Activity:
In the entries below, find the line with "واکنش محمدباقر خرازی به بیانیه دفتر ره" and the line with "rza motrice daretu"; reproduce those two lines and all lines between them exactly, without pictures.

(Transcribed page contents)
________________________________________

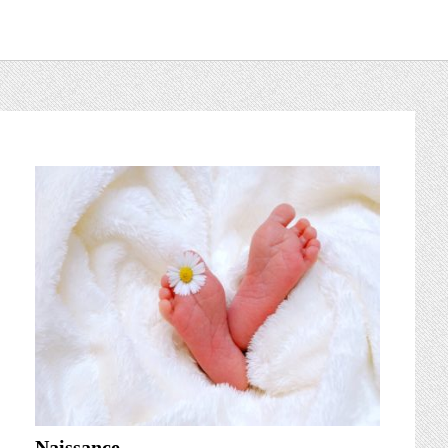
Naissance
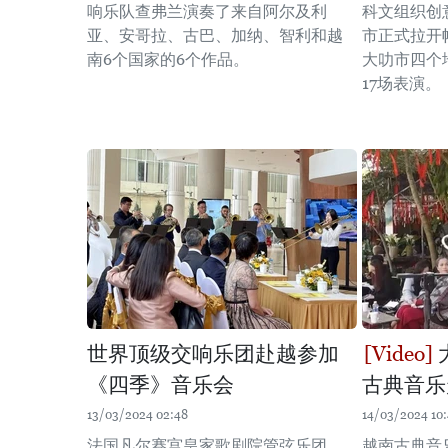
响乐队查弗兰演奏了来自阿尔及利
科文组织创
亚、安哥拉、古巴、加纳、智利和越
市正式拉开
南6个国家的6个作品。
大叻市四个
17场表演。
世界顶级交响乐团赴越参加
《四季》音乐会
古典音乐
13/03/2024 02:48
14/03/2024 10:
法国凡尔赛宫皇家歌剧院管弦乐团
越南古典音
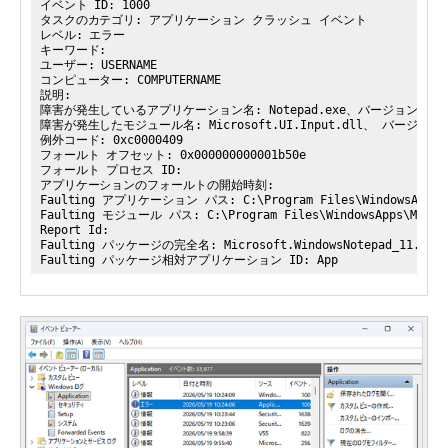
イベント ID: 1000
タスクのカテゴリ: アプリケーション クラッシュ イベント
レベル: エラー
キーワード:
ユーザー: USERNAME
コンピューター: COMPUTERNAME
説明:
障害が発生しているアプリケーション名: Notepad.exe、バージョン: 11.25
障害が発生したモジュール名: Microsoft.UI.Input.dll、 バージョン: 1
例外コード: 0xc0000409
フォールト オフセット: 0x000000000001b50e
フォールト プロセス ID:
アプリケーションのフォールトの開始時刻:
Faulting アプリケーション パス: C:\Program Files\WindowsApps\Micr
Faulting モジュール パス: C:\Program Files\WindowsApps\Microsof
Report Id:
Faulting パッケージの完全名: Microsoft.WindowsNotepad_11.2512.
Faulting パッケージ相対アプリケーション ID: App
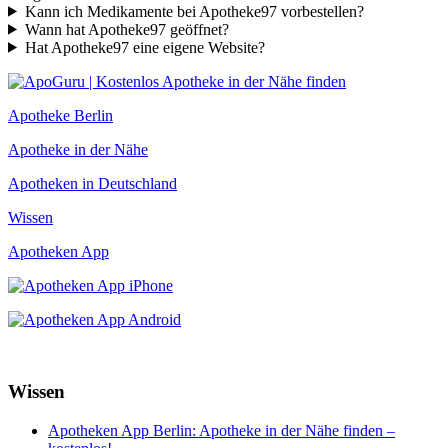
Kann ich Medikamente bei Apotheke97 vorbestellen?
Wann hat Apotheke97 geöffnet?
Hat Apotheke97 eine eigene Website?
Apotheke Berlin
Apotheke in der Nähe
Apotheken in Deutschland
Wissen
Apotheken App
Wissen
Apotheken App Berlin: Apotheke in der Nähe finden –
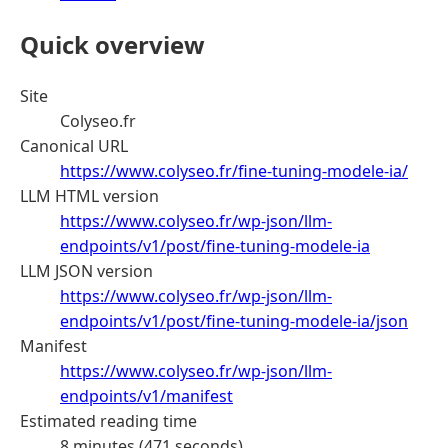
Quick overview
Site
Colyseo.fr
Canonical URL
https://www.colyseo.fr/fine-tuning-modele-ia/
LLM HTML version
https://www.colyseo.fr/wp-json/llm-
endpoints/v1/post/fine-tuning-modele-ia
LLM JSON version
https://www.colyseo.fr/wp-json/llm-
endpoints/v1/post/fine-tuning-modele-ia/json
Manifest
https://www.colyseo.fr/wp-json/llm-
endpoints/v1/manifest
Estimated reading time
8 minutes (471 seconds)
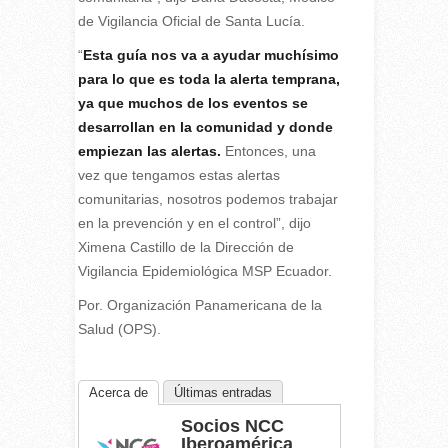
de Vigilancia Oficial de Santa Lucía.
“
Esta guía nos va a ayudar muchísimo
para lo que es toda la alerta temprana,
ya que muchos de los eventos se
desarrollan en la comunidad y donde
empiezan las alertas.
Entonces, una
vez que tengamos estas alertas
comunitarias, nosotros podemos trabajar
en la prevención y en el control”, dijo
Ximena Castillo de la Dirección de
Vigilancia Epidemiológica MSP Ecuador.
Por. Organización Panamericana de la
Salud (OPS).
Acerca de
Últimas entradas
Socios NCC
Iberoamérica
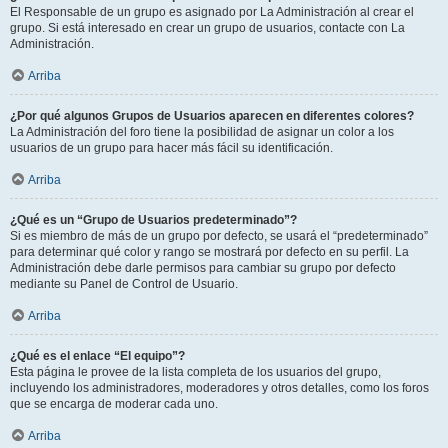
El Responsable de un grupo es asignado por La Administración al crear el
grupo. Si está interesado en crear un grupo de usuarios, contacte con La
Administración.
Arriba
¿Por qué algunos Grupos de Usuarios aparecen en diferentes colores?
La Administración del foro tiene la posibilidad de asignar un color a los
usuarios de un grupo para hacer más fácil su identificación.
Arriba
¿Qué es un “Grupo de Usuarios predeterminado”?
Si es miembro de más de un grupo por defecto, se usará el “predeterminado”
para determinar qué color y rango se mostrará por defecto en su perfil. La
Administración debe darle permisos para cambiar su grupo por defecto
mediante su Panel de Control de Usuario.
Arriba
¿Qué es el enlace “El equipo”?
Esta página le provee de la lista completa de los usuarios del grupo,
incluyendo los administradores, moderadores y otros detalles, como los foros
que se encarga de moderar cada uno.
Arriba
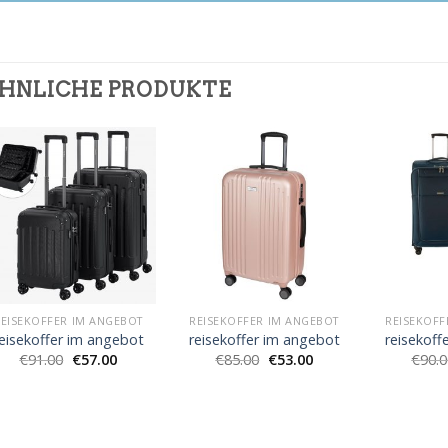
HNLICHE PRODUKTE
EISEKOFFER IM ANGEBOT
REISEKOFFER IM ANGEBOT
REISEKOFF
eisekoffer im angebot
reisekoffer im angebot
reisekoff
€
91.00
€
57.00
€
85.00
€
53.00
€
90.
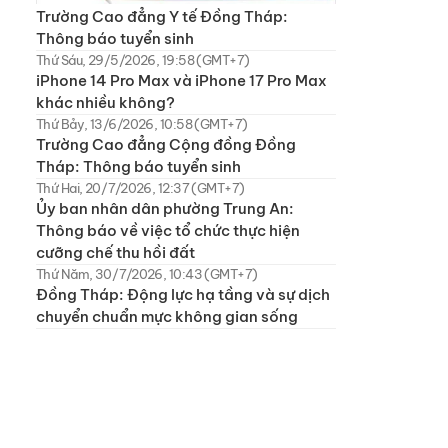
Trường Cao đẳng Y tế Đồng Tháp:
Thông báo tuyển sinh
Thứ Sáu, 29/5/2026, 19:58 (GMT+7)
iPhone 14 Pro Max và iPhone 17 Pro Max
khác nhiều không?
Thứ Bảy, 13/6/2026, 10:58 (GMT+7)
Trường Cao đẳng Cộng đồng Đồng
Tháp: Thông báo tuyển sinh
Thứ Hai, 20/7/2026, 12:37 (GMT+7)
Ủy ban nhân dân phường Trung An:
Thông báo về việc tổ chức thực hiện
cưỡng chế thu hồi đất
Thứ Năm, 30/7/2026, 10:43 (GMT+7)
Đồng Tháp: Động lực hạ tầng và sự dịch
chuyển chuẩn mực không gian sống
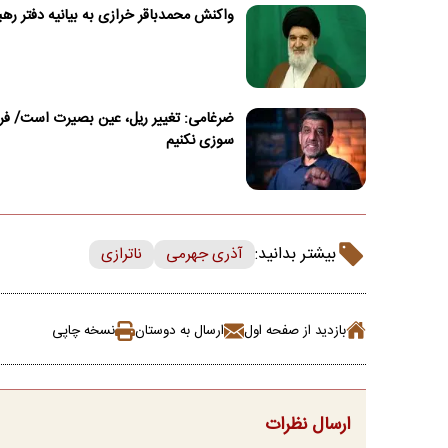
واکنش محمدباقر خرازی به بیانیه دفتر ره
ضرغامی: تغییر ریل، عین بصیرت است/ 
سوزی نکنیم
بیشتر بدانید:
آذری جهرمی
ناترازی
بازدید از صفحه اول
ارسال به دوستان
نسخه چاپی
ارسال نظرات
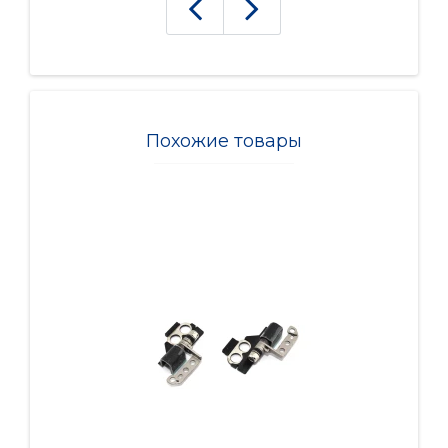
Похожие товары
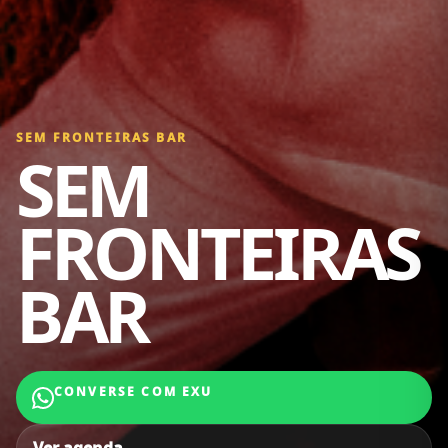
SEM FRONTEIRAS BAR
SEM
FRONTEIRAS
BAR
CONVERSE COM EXU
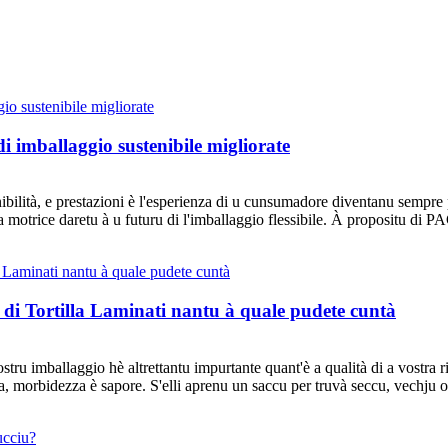
imballaggio sustenibile migliorate
tenibilità, e prestazioni è l'esperienza di u cunsumadore diventanu semp
rza motrice daretu à u futuru di l'imballaggio flessibile. À propositu
 di Tortilla Laminati nantu à quale pudete cuntà
stru imballaggio hè altrettantu impurtante quant'è a qualità di a vostra 
zza, morbidezza è sapore. S'elli aprenu un saccu per truvà seccu, vechju o 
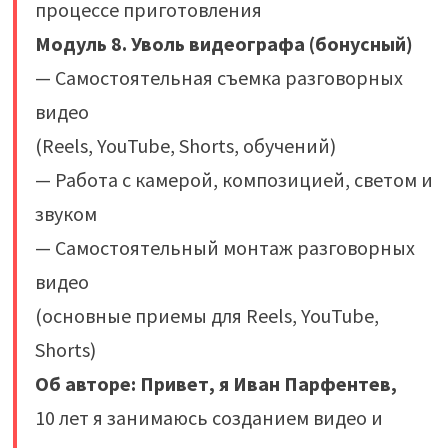
процессе приготовления‌
Модуль 8. Уволь видеографа (бонусный)
— Самостоятельная съемка разговорных
видео
(Reels, YouTube, Shorts, обучений)
— Работа с камерой, композицией, светом и
звуком
— Самостоятельный монтаж разговорных
видео
(основные приемы для Reels, YouTube,
Shorts)
Об авторе: Привет, я Иван Парфентев,
10 лет я занимаюсь созданием видео и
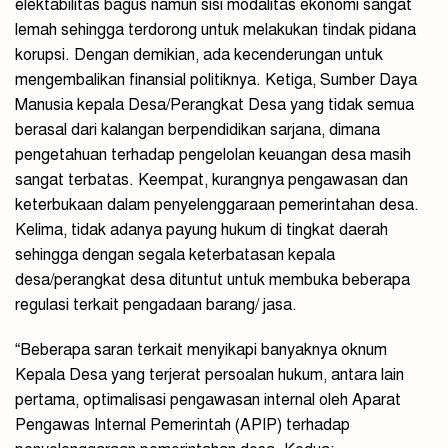
elektabilitas bagus namun sisi modalitas ekonomi sangat
lemah sehingga terdorong untuk melakukan tindak pidana
korupsi. Dengan demikian, ada kecenderungan untuk
mengembalikan finansial politiknya. Ketiga, Sumber Daya
Manusia kepala Desa/Perangkat Desa yang tidak semua
berasal dari kalangan berpendidikan sarjana, dimana
pengetahuan terhadap pengelolan keuangan desa masih
sangat terbatas. Keempat, kurangnya pengawasan dan
keterbukaan dalam penyelenggaraan pemerintahan desa.
Kelima, tidak adanya payung hukum di tingkat daerah
sehingga dengan segala keterbatasan kepala
desa/perangkat desa dituntut untuk membuka beberapa
regulasi terkait pengadaan barang/ jasa.
“Beberapa saran terkait menyikapi banyaknya oknum
Kepala Desa yang terjerat persoalan hukum, antara lain
pertama, optimalisasi pengawasan internal oleh Aparat
Pengawas Internal Pemerintah (APIP) terhadap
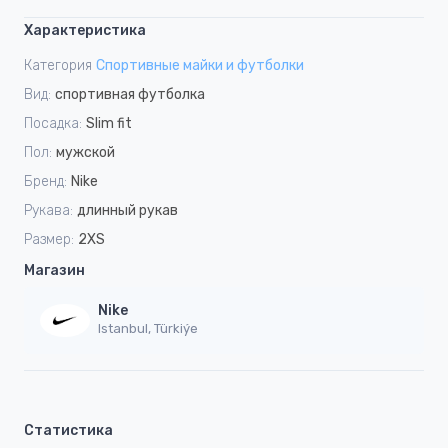
Характеристика
Категория
Спортивные майки и футболки
Вид:
спортивная футболка
Посадка:
Slim fit
Пол:
мужской
Бренд:
Nike
Рукава:
длинный рукав
Размер:
2XS
Магазин
Nike
Istanbul, Türkiýe
Статистика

________________________________________

Answer section:
واکنش محمدباقر خرازی به بیانیه دفتر ره
ضرغامی: تغییر ریل، عین بصیرت است/ 
سوزی نکنیم
بیشتر بدانید:
آذری جهرمی
ناترازی
بازدید از صفحه اول
ارسال به دوستان
نسخه چاپی
ارسال نظرات
Похожие товары
SEM FRONTEIRAS BAR
SEM
FRONTEIRAS
BAR
CONVERSE COM EXU
imballaggio sustenibile migliorate
tenibilità, e prestazioni è l'esperienza di u cunsumadore diventanu semp
rza motrice daretu à u futuru di l'imballaggio flessibile. À propositu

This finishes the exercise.